Sarah’s right too. Chuck doesn’t fully understand what being a hero means, what the sacrifices might be or the sacrifices Sarah’s already made. Never have Chuck and Sarah been so far apart, and never has the split between “normal life” and the spy-life been so wide.
Then she loses Chuck. For one split second, he’s gone forever and the expression on Sarah’s face tells us her real feelings about that, even as the sickening twisting in her gut tells Sarah. Because he sees it, it also tells Chuck that she understands after all.
There are times when one person is bigger and more important than the entire world.
Jeff: Have you ever had a dream that’s never come true?
Devon: Hummm. No.
Jeff: Okay. Have you ever had a best friend with a dream that’s never come true? Lester was scared to sing yesterday, but he has a voice that makes angels cry. Please give Jeffster another chance.
Sigh. Out of the mouths of babes Jeffster…
The herder exploded, and if Chuck had taken just a fraction longer to reappear, Sarah would have cried and I would have suffocated because I had stopped breathing. The timing would have been off. As it was, the timing of Chuck’s reappearance was perfect. Didn’t I say this episode was exceptional? I meant technically, too.
As it is, the explosion is a marker in the Chuck universe. It’s the moment that Sarah admits to herself something important, the thing Casey accused her of earlier. She has feelings for the nerd.
Sarah: I wanted to apologize. I could’ve been more sensitive before about your friendship with Morgan. It’s just — It’s difficult. I don’t really have anyone in my life like that who cares about me.
Chuck: Yeah, you do.
Were you surprised to hear Sarah say this? I was. But on reflection, it’s true. Sarah has been spending her adulthood avoiding having anyone care for her. For their sake as well as for her own, it’s been necessary.
But what to do with the guy who refuses to play that game?

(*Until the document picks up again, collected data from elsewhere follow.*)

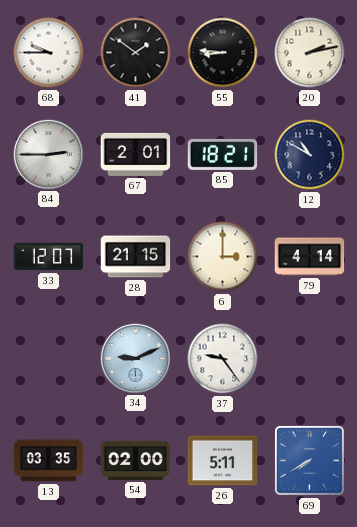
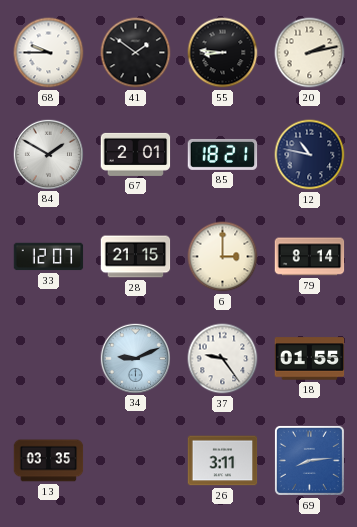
84: 2:45 -> 1:50
12: 10:50 -> 10:47
79: 4:14 -> 8:14
18: none -> 01:55
54: 02:00 -> none
26: 5:11 -> 3:11
69: 7:40 -> 8:14
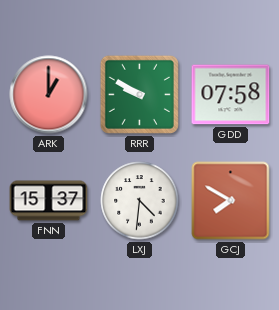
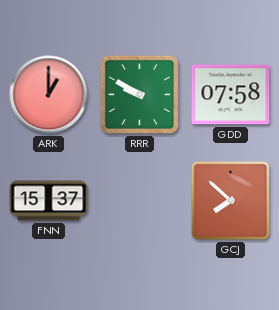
LXJ: 4:31 -> none
GCJ: 7:50 -> 7:52
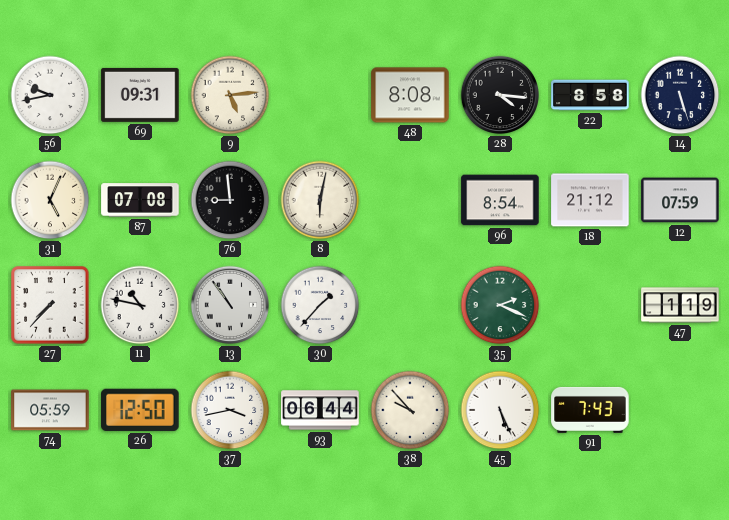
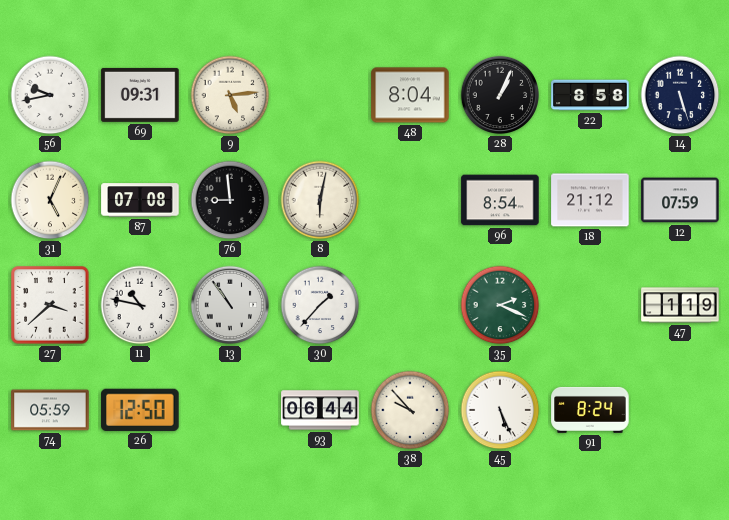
48: 8:08 -> 8:04
28: 4:16 -> 1:04
27: 7:37 -> 3:38
37: 3:43 -> none
91: 7:43 -> 8:24
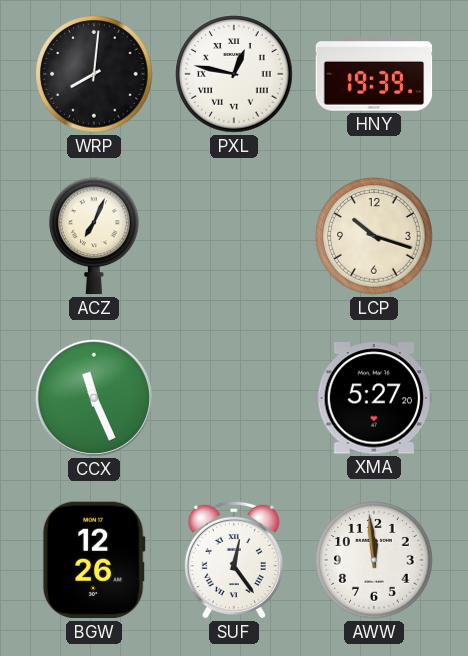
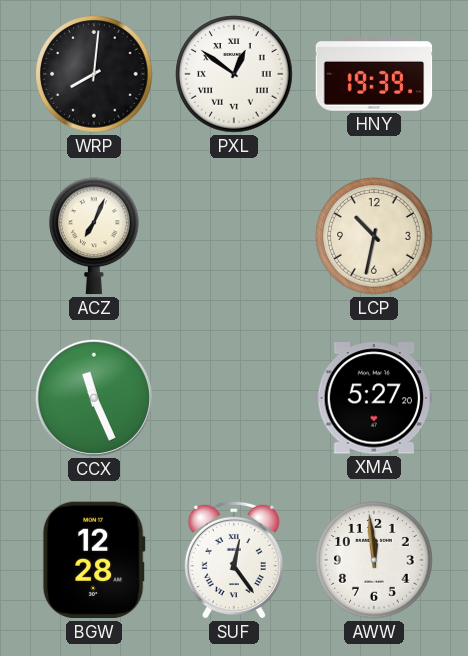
PXL: 12:47 -> 12:51
LCP: 10:18 -> 10:32
BGW: 12:26 -> 12:28
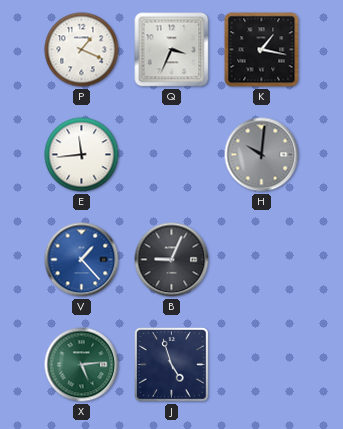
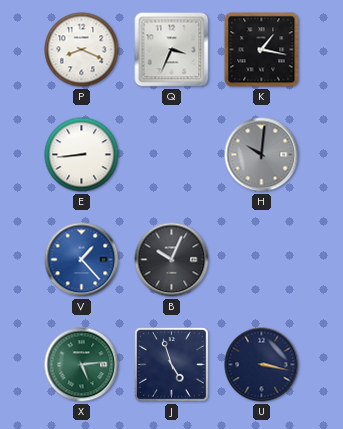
P: 1:19 -> 8:19
E: 11:44 -> 8:44
B: 9:04 -> 10:04
U: none -> 3:17
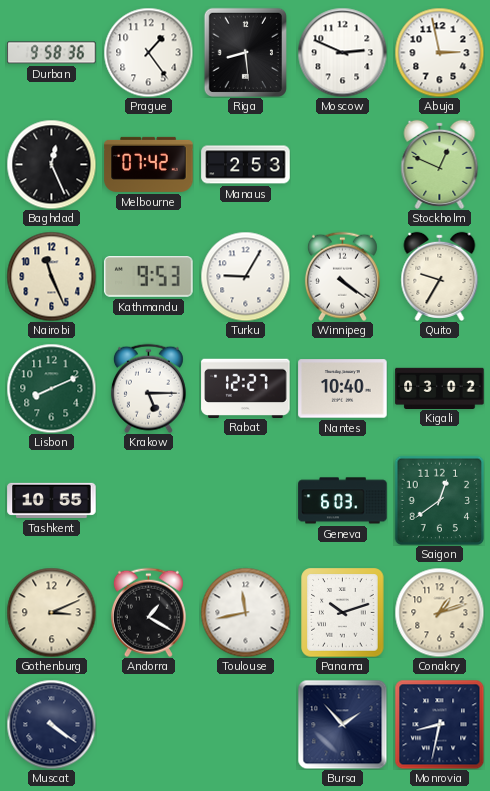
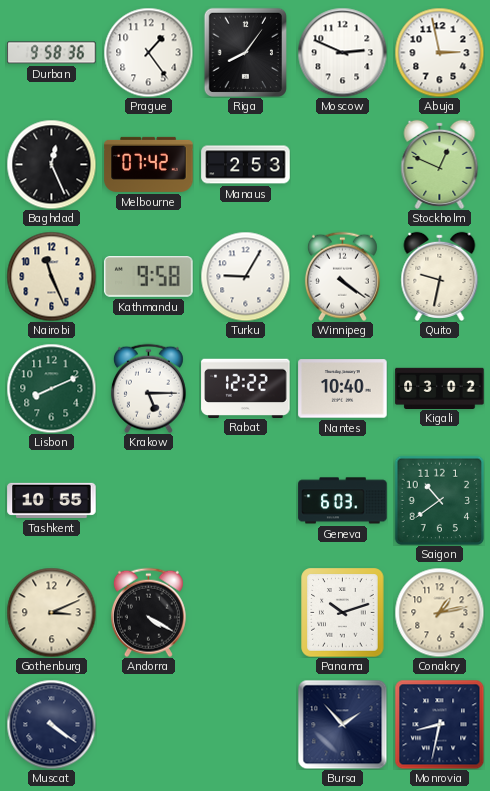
Riga: 8:29 -> 8:06
Kathmandu: 9:53 -> 9:58
Quito: 9:35 -> 9:32
Rabat: 12:27 -> 12:22
Saigon: 12:39 -> 10:39
Andorra: 1:20 -> 4:20
Toulouse: 11:43 -> none
Conakry: 1:12 -> 1:13
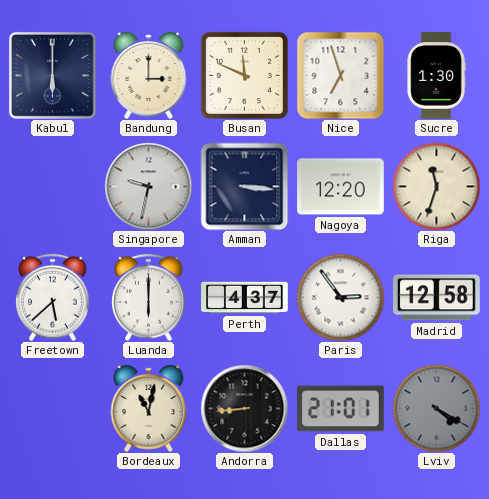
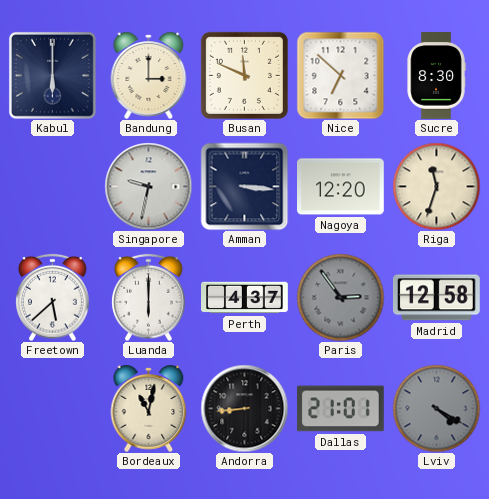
Nice: 6:57 -> 6:52
Sucre: 1:30 -> 8:30
Paris dial: white -> grey
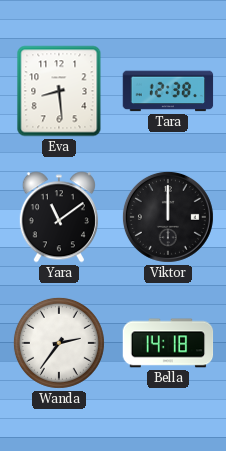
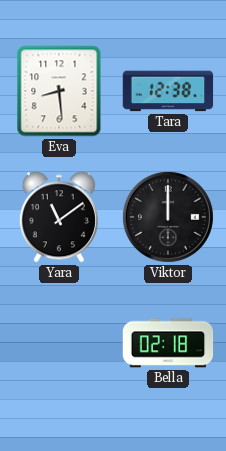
Wanda: 2:36 -> none
Bella: 14:18 -> 02:18
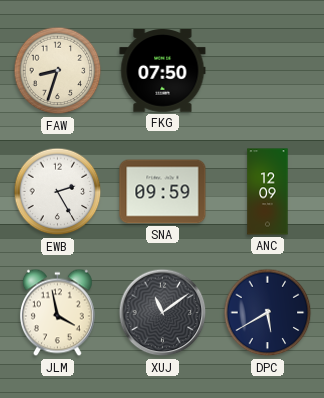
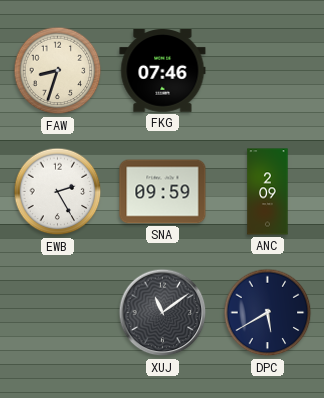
FKG: 07:50 -> 07:46
ANC: 12:09 -> 2:09
JLM: 3:58 -> none
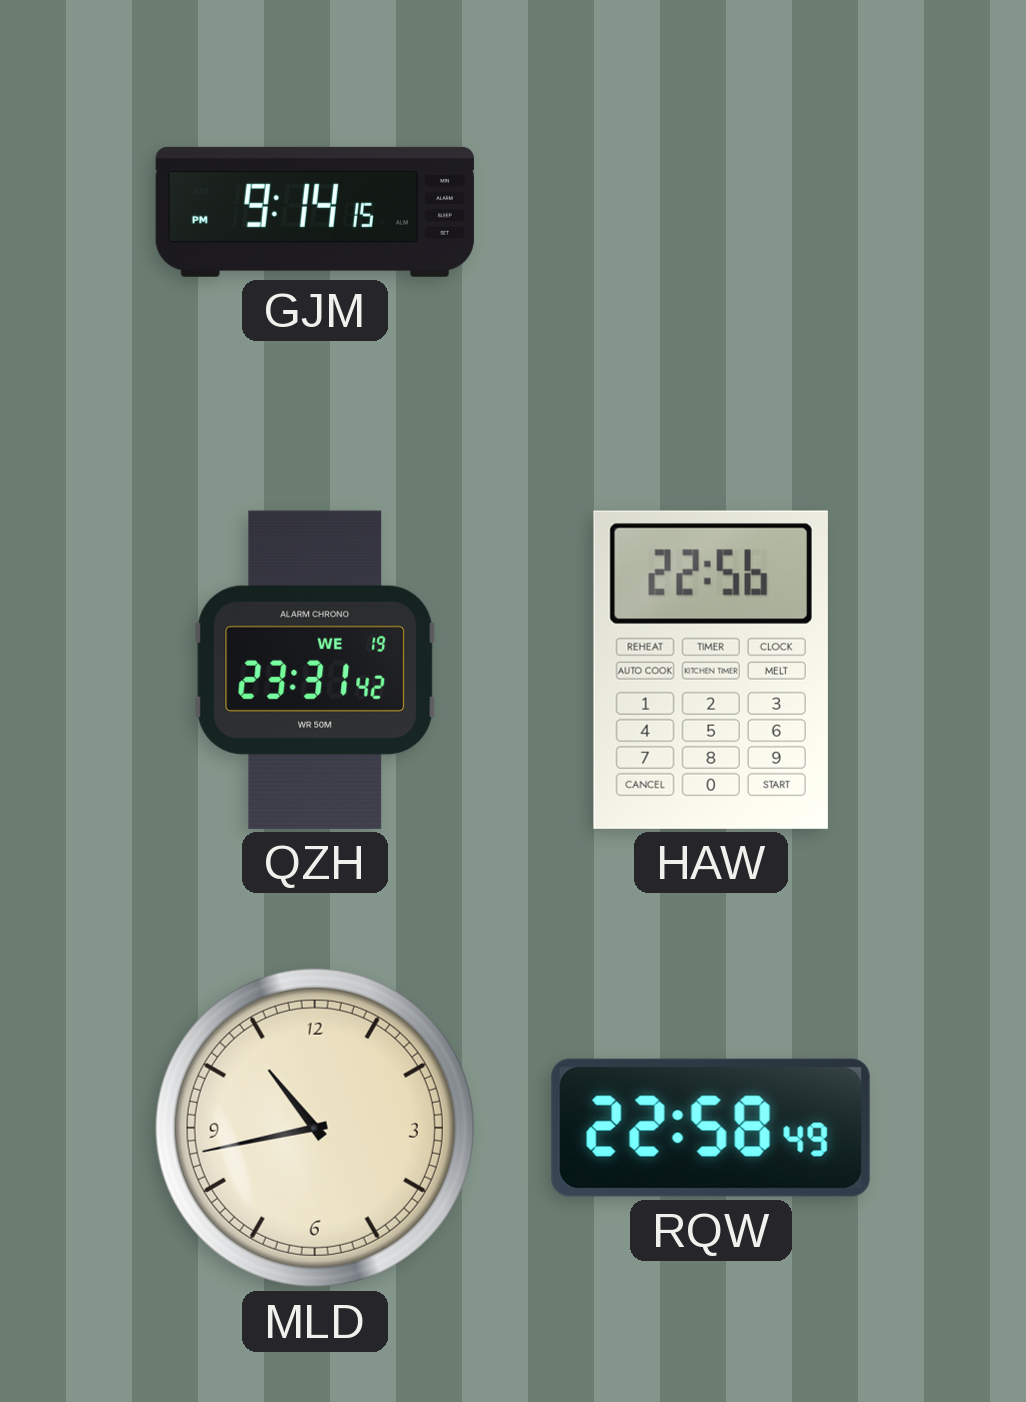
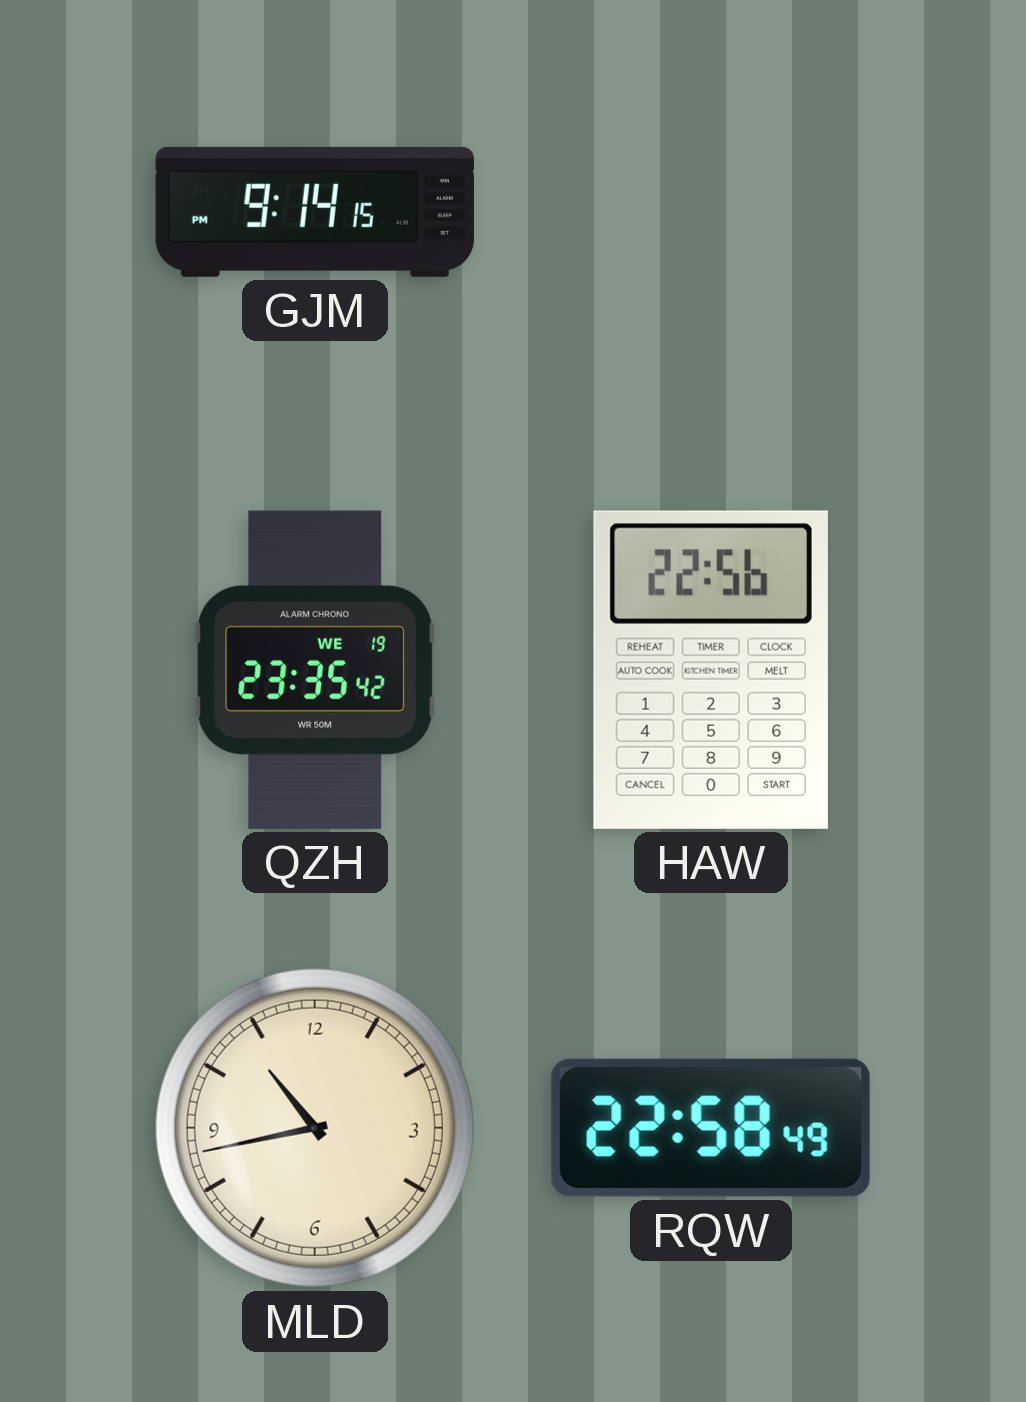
QZH: 23:31 -> 23:35
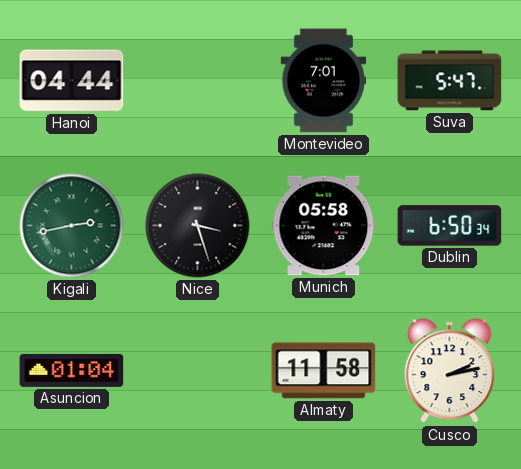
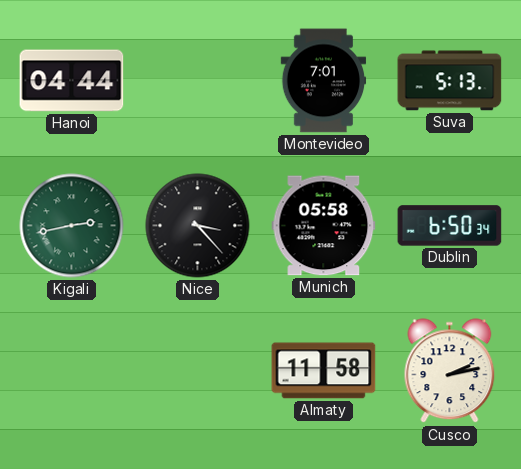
Suva: 5:47 -> 5:13
Nice: 3:27 -> 3:23
Asuncion: 01:04 -> none
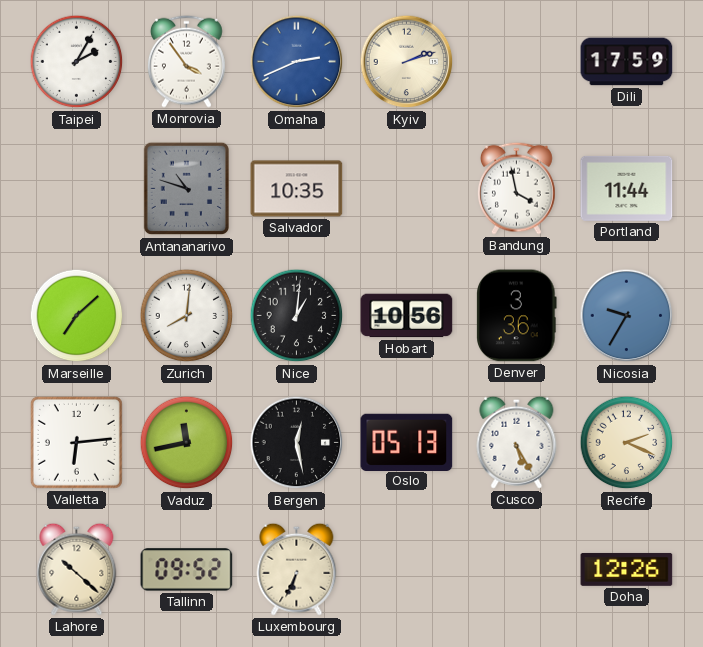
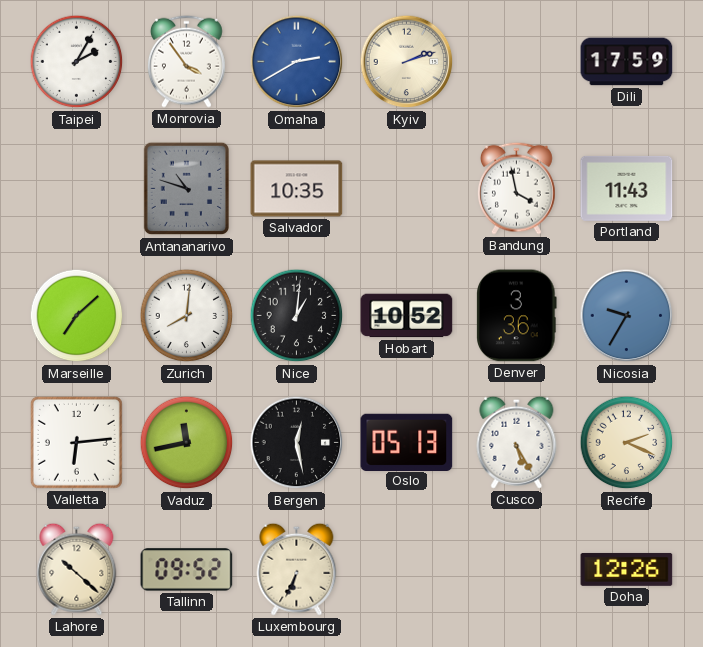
Omaha: 2:41 -> 2:40
Portland: 11:44 -> 11:43
Hobart: 10:56 -> 10:52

It becomes necessary to put something big in the way, for protection.
It’s clear that something big came between Chuck and Sarah the moment she shot Mauser. It was the gulf between their worlds. We asked the questions: Could Chuck accept what Sarah had been forced to do? Could Sarah understand Chuck’s putting his own needs (his family and friends) above the rest of the world? Can either see each other’s point of view without compromising or changing who they are? Once they take each other’s hand, we know the answer is yes. That’s why we come away from this episode smiling, no matter how many times we’ve seen it.
Why Do These Parties Always End the Same Way?
Right at the end of the episode as the screen fades to black, something unexpected happens. I’m not even sure that it’s “acting”, in the sense that we were supposed to see it. What I’m speaking of is, of course, the look on Sarah’s face as they hold hands and the fade begins. People have often commented on that solemn, unexpected look Yvonne gives, and what might be going on in Sarah’s head at that moment.
To me, it’s always looked like deep concern, or, at least, a look that shows she’s puzzled and perhaps even a little confused. For me, it’s not about the intimate touch or even about Chuck, but it’s about Sarah’s future. She’s thinking something like an exasperated “Oh Lord, what do we do now?” or maybe the sentiment we hear her say in the finale; I think I’m in love and I don’t know what to do about it! That protection I spoke of – as necessary as it is, Sarah realizes she doesn’t want it between her and Chuck now and he’s not deterred anyway.
I have a theory that Yvonne’s look of confused concern wasn’t actually intended at the conception of the story, but just sorta came out, perhaps because Yvonne was so much in character. In reviewing the scenes, someone, most likely Fedak, thought it worked well and decided to keep it, but it was never intended to be a dark and foreboding thing. For me, however, that look speaks volumes, even if the interpretation I give it is totally personal, something spurred on by my own history.
And truth be told, that’s how I relate to nearly everything in Chuck. Starting with this episode, I knew it in my bones, too. From this point on, it was gonna take a lot to keep me away from this show.